Elvis López no tiene apuro. Relajado, puntual y discreto. Con paciencia recorre el llegar del entrevistador, lo analiza, se pone de pie y le da un apretón de manos. Al nuevo integrante de la Academia de Historia del Estado Carabobo lo encontramos frente a la vieja Casa Guipuzcoana de Puerto Cabello. Al saludarnos, era imposible evadir aquel comentario: —Se las robaron, se han robado las gigantescas cadenas del Monumento del Águila. Sorprendidos de nuestro asombro, frente a un crimen sin investigación y resaltando el gran valor simbólico que tienen muchos monumentos de la ciudad, así inició nuestra conversación.

Luego de unos minutos, bajo la sombra de los árboles pudimos entablar una interesante y tranquila entrevista, en la que analizamos temas políticos, históricos y económicos, pero sobre todo abordamos el perfil de un joven investigador que no solo es descendiente de Juan José Mora, pues, le apasiona buscar historias en viejos papeles, documentar sus hallazgos y darlos a conocer, motivo suficiente para ser incorporado como “miembro correspondiente” de la referida Academia.

Caso histórico de Puerto Cabello. Fotografía: Lucero Márquez (@LLMarquezAl)

Venezuela, la tierra donde pocos acceden al capitalismo

—Ni siquiera durante la Guerra Federal, que fue atroz, ni durante la Guerra de Independencia, que también fue atroz, llegamos a tener lo que hoy tenemos como sociedad.   Yo difiero mucho de que nosotros estemos viviendo un sistema socialista, aquí todavía queda el cimiento de lo que es la estructura del Estado del mercado; pero también debe entenderse que galopa la anarquía de un grupo, si vamos a la definición de oligarquía, entenderemos por ella a un grupo de pequeños malos que están ejerciendo el poder para sus intereses personales…

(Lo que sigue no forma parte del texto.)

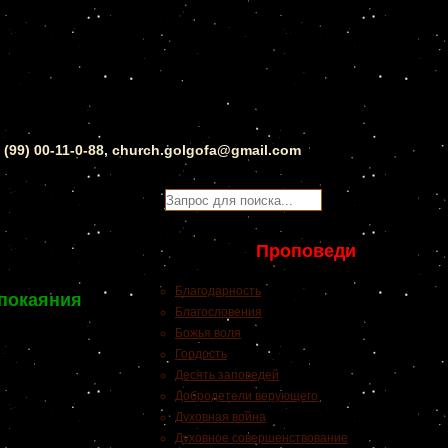
0 (99) 00-11-0-88, church.golgofa@gmail.com
Проповеди
Благодарность
покаяния
Благословения
Божья воля
Гордость
Десять заповедей
Добродетели верующего
Духовная война
Духовное совершенствование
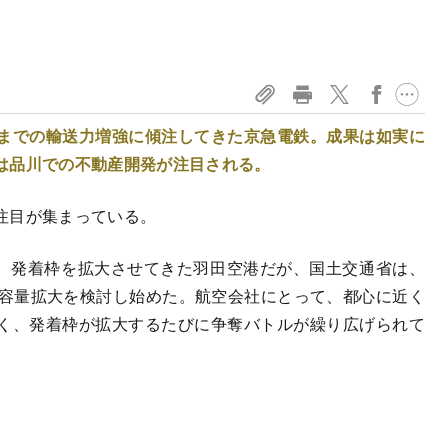
までの輸送力増強に傾注してきた京急電鉄。成果は如実に
は品川での不動産開発が注目される。
注目が集まっている。
年、発着枠を拡大させてきた羽田空港だが、国土交通省は、
る容量拡大を検討し始めた。航空会社にとって、都心に近く
く、発着枠が拡大するたびに争奪バトルが繰り広げられて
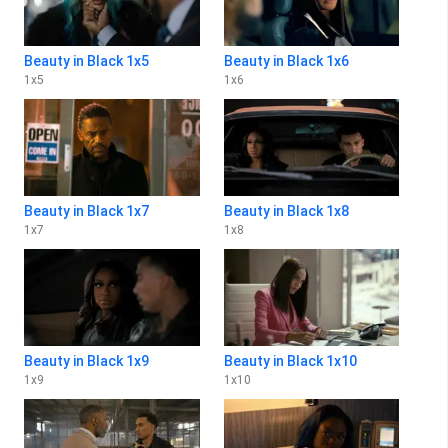
Beauty in Black 1x5
Beauty in Black 1x6
1
x
5
1
x
6
Beauty in Black 1x7
Beauty in Black 1x8
1
x
7
1
x
8
Beauty in Black 1x9
Beauty in Black 1x10
1
x
9
1
x
10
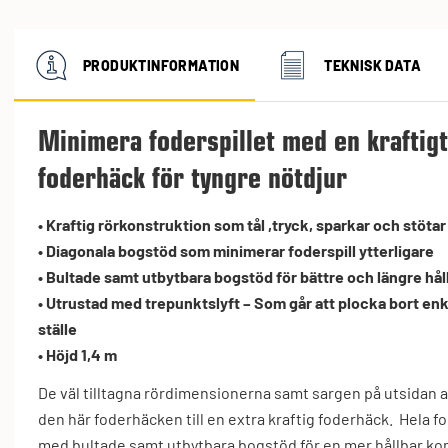
PRODUKTINFORMATION
TEKNISK DATA
Minimera foderspillet med en kraftig
foderhäck för tyngre nötdjur
• Kraftig rörkonstruktion som tål ,tryck, sparkar och stötar
• Diagonala bogstöd som minimerar foderspill ytterligare
• Bultade samt utbytbara bogstöd för bättre och längre hål
• Utrustad med trepunktslyft – Som går att plocka bort en
ställe
• Höjd 1,4 m
De väl tilltagna rördimensionerna samt sargen på utsidan 
den här foderhäcken till en extra kraftig foderhäck. Hela 
med bultade samt utbytbara bogstöd för en mer hållbar kon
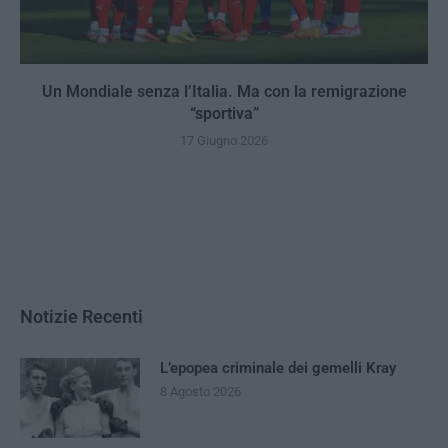
Un Mondiale senza l’Italia. Ma con la remigrazione
“sportiva”
17 Giugno 2026
Notizie Recenti
L’epopea criminale dei gemelli Kray
8 Agosto 2026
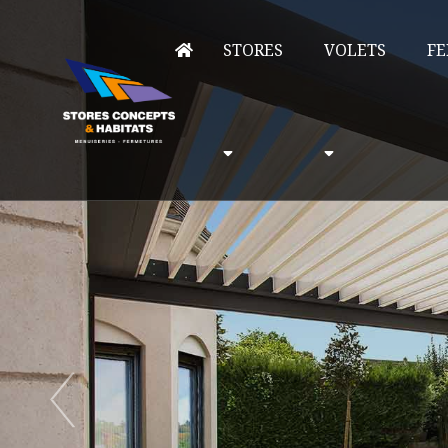
STORES
VOLETS
FE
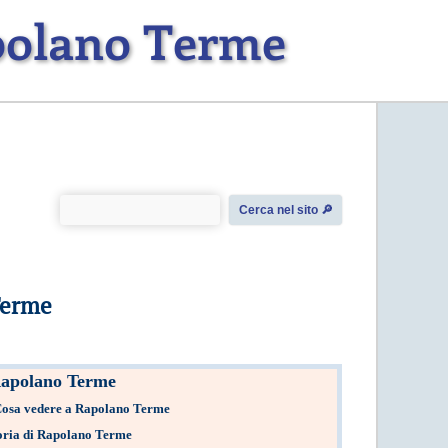
apolano Terme
Cerca nel sito 🔎︎
Terme
apolano Terme
osa vedere a Rapolano Terme
oria di Rapolano Terme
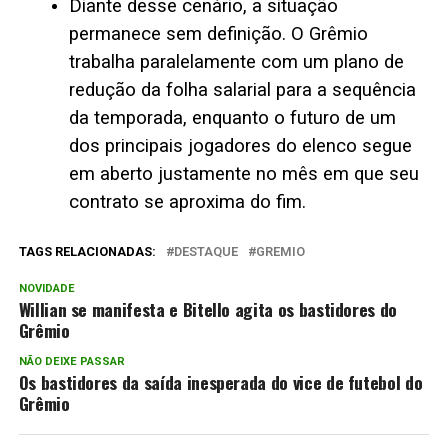
Diante desse cenário, a situação
permanece sem definição. O Grêmio
trabalha paralelamente com um plano de
redução da folha salarial para a sequência
da temporada, enquanto o futuro de um
dos principais jogadores do elenco segue
em aberto justamente no mês em que seu
contrato se aproxima do fim.
TAGS RELACIONADAS:
DESTAQUE
GREMIO
NOVIDADE
Willian se manifesta e Bitello agita os bastidores do
Grêmio
NÃO DEIXE PASSAR
Os bastidores da saída inesperada do vice de futebol do
Grêmio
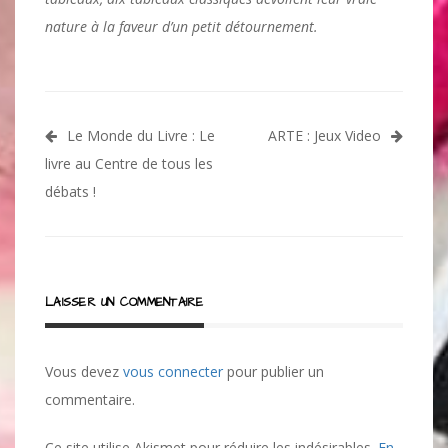
nature à la faveur d’un petit détournement.
Navigation
Le Monde du Livre : Le
ARTE : Jeux Video
de
livre au Centre de tous les
l’article
débats !
LAISSER UN COMMENTAIRE
Vous devez
vous connecter
pour publier un
commentaire.
Ce site utilise Akismet pour réduire les indésirables.
En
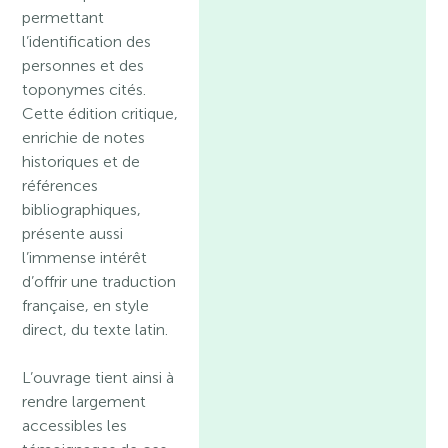
permettant
l’identification des
personnes et des
toponymes cités.
Cette édition critique,
enrichie de notes
historiques et de
références
bibliographiques,
présente aussi
l’immense intérêt
d’offrir une traduction
française, en style
direct, du texte latin.
L’ouvrage tient ainsi à
rendre largement
accessibles les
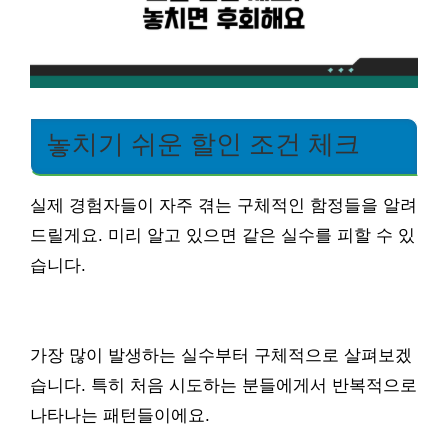
놓치기 쉬운 할인 조건 체크
실제 경험자들이 자주 겪는 구체적인 함정들을 알려
드릴게요. 미리 알고 있으면 같은 실수를 피할 수 있
습니다.
가장 많이 발생하는 실수부터 구체적으로 살펴보겠
습니다. 특히 처음 시도하는 분들에게서 반복적으로
나타나는 패턴들이에요.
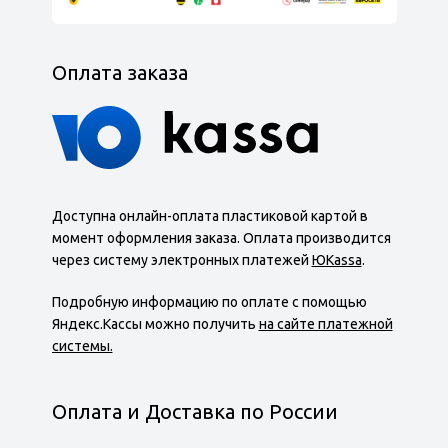
Оплата заказа
Доступна онлайн-оплата пластиковой картой в
момент оформления заказа. Оплата производится
через систему электронных платежей
ЮKassa
.
Подробную информацию по оплате с помощью
Яндекс.Кассы можно получить
на сайте платежной
системы.
Оплата и Доставка по России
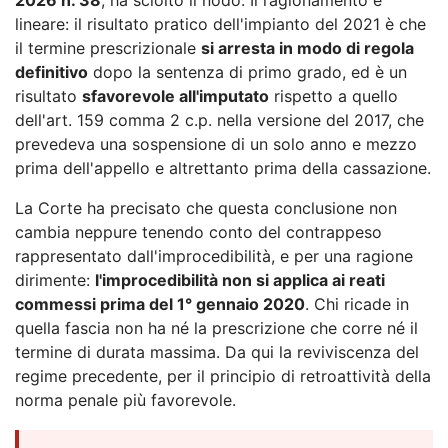
lineare: il risultato pratico dell'impianto del 2021 è che
il termine prescrizionale
si arresta in modo di regola
definitivo
dopo la sentenza di primo grado, ed è un
risultato
sfavorevole all'imputato
rispetto a quello
dell'art. 159 comma 2 c.p. nella versione del 2017, che
prevedeva una sospensione di un solo anno e mezzo
prima dell'appello e altrettanto prima della cassazione.
La Corte ha precisato che questa conclusione non
cambia neppure tenendo conto del contrappeso
rappresentato dall'improcedibilità, e per una ragione
dirimente:
l'improcedibilità non si applica ai reati
commessi prima del 1° gennaio 2020
. Chi ricade in
quella fascia non ha né la prescrizione che corre né il
termine di durata massima. Da qui la reviviscenza del
regime precedente, per il principio di retroattività della
norma penale più favorevole.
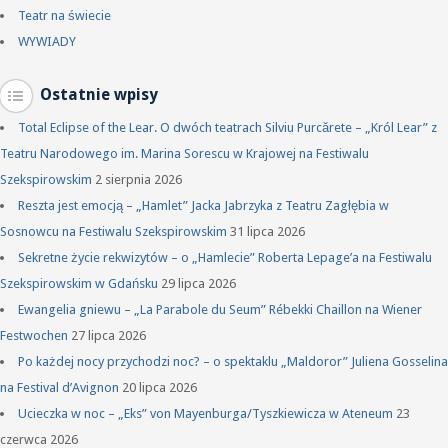
Teatr na świecie
WYWIADY
Ostatnie wpisy
Total Eclipse of the Lear. O dwóch teatrach Silviu Purcărete – „Król Lear” z
Teatru Narodowego im. Marina Sorescu w Krajowej na Festiwalu
Szekspirowskim
2 sierpnia 2026
Reszta jest emocją – „Hamlet” Jacka Jabrzyka z Teatru Zagłębia w
Sosnowcu na Festiwalu Szekspirowskim
31 lipca 2026
Sekretne życie rekwizytów – o „Hamlecie” Roberta Lepage’a na Festiwalu
Szekspirowskim w Gdańsku
29 lipca 2026
Ewangelia gniewu – „La Parabole du Seum” Rébekki Chaillon na Wiener
Festwochen
27 lipca 2026
Po każdej nocy przychodzi noc? – o spektaklu „Maldoror” Juliena Gosselina
na Festival d’Avignon
20 lipca 2026
Ucieczka w noc – „Eks” von Mayenburga/Tyszkiewicza w Ateneum
23
czerwca 2026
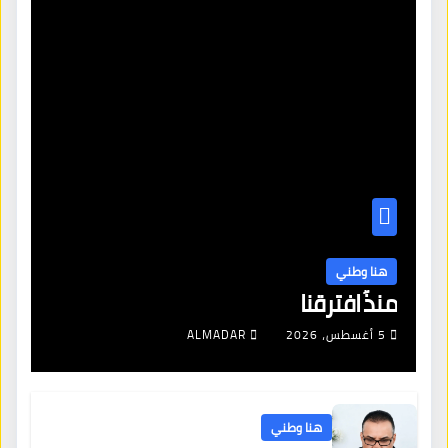
هنا وطني
منذُ افترقنا
5 أغسطس، 2026
ALMADAR
هنا وطني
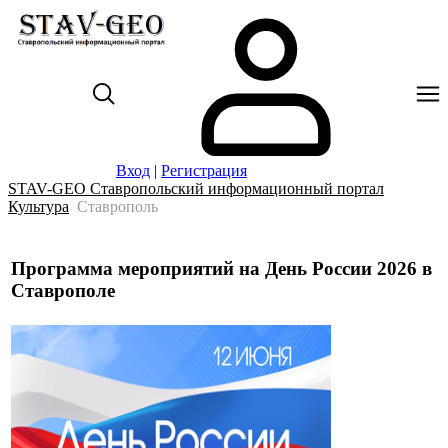
Вход
|
Регистрация
STAV-GEO Ставропольский информационный портал
Культура
Ставрополь
Программа мероприятий на День России 2026 в
Ставрополе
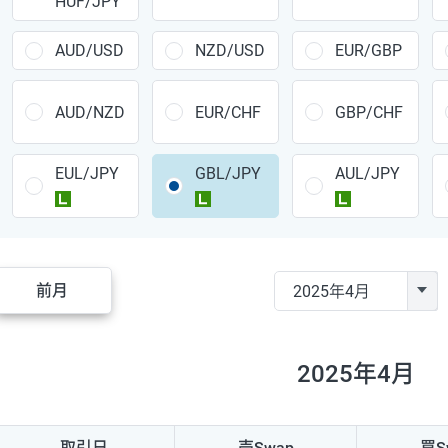
HUF/JPY
CAD/JPY
38円
CHF/JPY
34円
AUD/USD
NZD/USD
EUR/GBP
TRY/JPY
26円
AUD/NZD
EUR/CHF
GBP/CHF
CZK/JPY
7円
EUL/JPY
GBL/JPY
AUL/JPY
PLN/JPY
35円
ラージ
ラージ
ラージ
HUF/JPY
16円
ZAR/JPY
130円
前月
MXN/JPY
140円
EUR/USD
74円
2025年4月
GBP/USD
4円
AUD/USD
16円
取引日
売Swap
買S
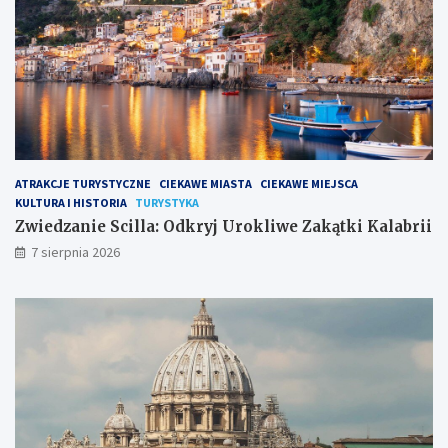
ATRAKCJE TURYSTYCZNE
CIEKAWE MIASTA
CIEKAWE MIEJSCA
KULTURA I HISTORIA
TURYSTYKA
Zwiedzanie Scilla: Odkryj Urokliwe Zakątki Kalabrii
7 sierpnia 2026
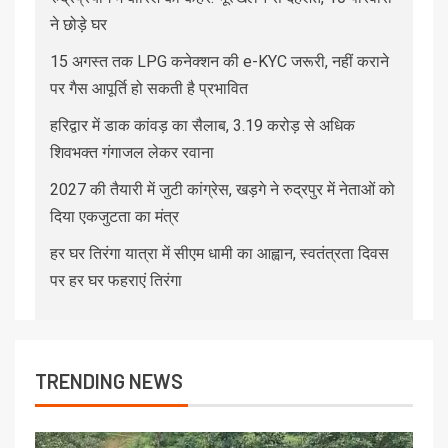
ने छोड़े घर
15 अगस्त तक LPG कनेक्शन की e-KYC जरूरी, नहीं कराने
पर गैस आपूर्ति हो सकती है प्रभावित
हरिद्वार में डाक कांवड़ का सैलाब, 3.19 करोड़ से अधिक
शिवभक्त गंगाजल लेकर रवाना
2027 की तैयारी में जुटी कांग्रेस, खड़गे ने रुद्रपुर में नेताओं को
दिया एकजुटता का मंत्र
हर घर तिरंगा यात्रा में सीएम धामी का आह्वान, स्वतंत्रता दिवस
पर हर घर फहराएं तिरंगा
TRENDING NEWS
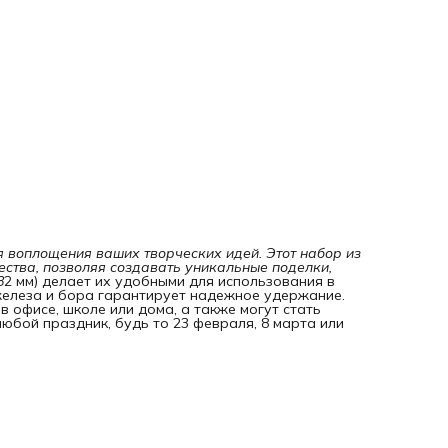
я воплощения ваших творческих идей. Этот набор из 
ства, позволяя создавать уникальные поделки, 
8
2 мм) делает их удобными для использования в
 железа и бора гарантирует надежное удержание.
 офисе, школе или дома, а также могут стать
юбой праздник, будь то 23 февраля, 8 марта или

Elvis comprende el asunto, quienes gerencian al Estado impiden que en Venezuela se viva una economía sana, donde el libre mercado sea la ley, donde la oferta y la demanda sean los indicadores que marquen precios, donde todos podamos tener la oportunidad de emprender, invertir e intercambiar divisas… Este historiador entiende que se deben inyectar ideas que ayuden a reparar el daño social, que fomenten el emprendimiento, y más allá, nos hagan ser conscientes de nuestra historia.

Uno de nuestros problemas históricos es el de la vocación

—Yo parto de que a cada quien debe corresponderle un rol dentro de la sociedad. No es una cuestión del gobierno, es una cuestión de las instituciones. Yo creo mucho en el Estado Republicano, equilibrio de poderes, y que cada quien dentro del sistema debe cumplir su rol. Las instituciones educativas deben cumplir su rol de enseñanza, de investigación y de aprendizaje desde temprana edad, porque cuando eres joven enfrentas uno de los problemas que nosotros tenemos históricamente, que es el de la vocación, uno llega al liceo y va a salir del bachillerato y no tiene donde ubicarse porque resulta ser que te dijeron que tu ibas a ser médico, porque te lo inculcaron tus padres o alguien te condicionó para eso, pero tu vocación interna no es esa, y por temor a lo que te dicen los demás, terminas frustrándote como profesional, y no terminas los estudios –o peor aún, haces las cosas por hacer, sin ética, solo por dinero– y esa es una labor a la que corresponde dar un viraje totalmente radical, porque el proceso educativo en estos últimos años ha ido en retroceso…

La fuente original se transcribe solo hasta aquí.